TASK DETAILS:
Output the entries below exactly, from the first line to the line holding "Contact Us (1143, 35)", both included.

[Start of section]

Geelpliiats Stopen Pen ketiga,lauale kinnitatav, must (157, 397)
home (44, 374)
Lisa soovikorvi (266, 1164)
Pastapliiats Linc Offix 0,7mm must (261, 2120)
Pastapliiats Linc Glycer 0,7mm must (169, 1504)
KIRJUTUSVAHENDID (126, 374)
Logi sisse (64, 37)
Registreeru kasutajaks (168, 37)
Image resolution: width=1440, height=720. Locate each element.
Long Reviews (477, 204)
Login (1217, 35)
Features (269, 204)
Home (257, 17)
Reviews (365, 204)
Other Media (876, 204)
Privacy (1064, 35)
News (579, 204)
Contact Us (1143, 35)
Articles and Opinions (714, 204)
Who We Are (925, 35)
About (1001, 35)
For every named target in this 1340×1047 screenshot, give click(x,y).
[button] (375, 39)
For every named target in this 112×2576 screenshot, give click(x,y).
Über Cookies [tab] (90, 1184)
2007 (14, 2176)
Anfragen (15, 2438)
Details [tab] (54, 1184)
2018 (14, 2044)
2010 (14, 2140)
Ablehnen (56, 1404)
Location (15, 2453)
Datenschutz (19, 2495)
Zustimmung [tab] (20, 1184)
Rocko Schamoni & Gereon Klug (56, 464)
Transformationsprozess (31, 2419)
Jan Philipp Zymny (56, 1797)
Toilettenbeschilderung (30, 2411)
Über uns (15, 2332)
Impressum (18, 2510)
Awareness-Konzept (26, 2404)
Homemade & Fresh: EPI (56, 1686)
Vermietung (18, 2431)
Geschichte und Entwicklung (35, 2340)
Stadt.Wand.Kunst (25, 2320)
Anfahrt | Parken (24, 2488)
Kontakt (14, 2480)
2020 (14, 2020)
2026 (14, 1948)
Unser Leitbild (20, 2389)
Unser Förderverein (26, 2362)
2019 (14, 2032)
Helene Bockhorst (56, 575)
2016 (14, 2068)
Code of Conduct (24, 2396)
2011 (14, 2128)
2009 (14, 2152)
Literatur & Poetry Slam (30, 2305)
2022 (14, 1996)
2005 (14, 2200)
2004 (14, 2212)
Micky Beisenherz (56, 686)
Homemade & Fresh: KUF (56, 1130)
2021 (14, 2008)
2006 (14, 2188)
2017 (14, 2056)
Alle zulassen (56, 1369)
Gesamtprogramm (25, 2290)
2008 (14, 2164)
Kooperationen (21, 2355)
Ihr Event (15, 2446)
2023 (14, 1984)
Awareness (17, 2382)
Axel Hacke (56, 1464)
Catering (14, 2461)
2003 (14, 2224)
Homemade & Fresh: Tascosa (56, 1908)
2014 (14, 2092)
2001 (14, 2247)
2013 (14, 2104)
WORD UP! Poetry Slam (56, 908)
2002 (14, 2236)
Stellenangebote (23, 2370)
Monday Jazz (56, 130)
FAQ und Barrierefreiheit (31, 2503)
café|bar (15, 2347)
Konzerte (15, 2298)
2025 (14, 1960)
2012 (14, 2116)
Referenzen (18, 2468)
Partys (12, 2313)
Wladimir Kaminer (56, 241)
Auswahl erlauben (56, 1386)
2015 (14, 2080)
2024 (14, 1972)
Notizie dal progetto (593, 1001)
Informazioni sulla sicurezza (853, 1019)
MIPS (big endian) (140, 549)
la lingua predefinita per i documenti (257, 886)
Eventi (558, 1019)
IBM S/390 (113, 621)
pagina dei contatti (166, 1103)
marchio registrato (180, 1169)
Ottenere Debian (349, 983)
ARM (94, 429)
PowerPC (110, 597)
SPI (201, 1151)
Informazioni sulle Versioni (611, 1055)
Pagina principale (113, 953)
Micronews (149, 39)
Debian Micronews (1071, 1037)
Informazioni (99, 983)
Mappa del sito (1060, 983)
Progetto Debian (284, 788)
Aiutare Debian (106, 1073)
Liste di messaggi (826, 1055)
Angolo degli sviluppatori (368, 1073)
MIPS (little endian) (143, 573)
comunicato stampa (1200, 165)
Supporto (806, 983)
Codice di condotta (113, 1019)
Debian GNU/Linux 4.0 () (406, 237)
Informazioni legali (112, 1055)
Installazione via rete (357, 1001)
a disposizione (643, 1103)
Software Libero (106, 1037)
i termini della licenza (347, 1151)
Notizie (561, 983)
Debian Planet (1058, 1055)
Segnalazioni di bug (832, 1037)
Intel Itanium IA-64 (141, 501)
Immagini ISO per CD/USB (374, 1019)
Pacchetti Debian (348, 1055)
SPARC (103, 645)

[End of section]

RESULT:
Geelpliiats Stopen Pen ketiga,lauale kinnitatav, must (157, 397)
home (44, 374)
Lisa soovikorvi (266, 1164)
Pastapliiats Linc Offix 0,7mm must (261, 2120)
Pastapliiats Linc Glycer 0,7mm must (169, 1504)
KIRJUTUSVAHENDID (126, 374)
Logi sisse (64, 37)
Registreeru kasutajaks (168, 37)
Image resolution: width=1440, height=720. Locate each element.
Long Reviews (477, 204)
Login (1217, 35)
Features (269, 204)
Home (257, 17)
Reviews (365, 204)
Other Media (876, 204)
Privacy (1064, 35)
News (579, 204)
Contact Us (1143, 35)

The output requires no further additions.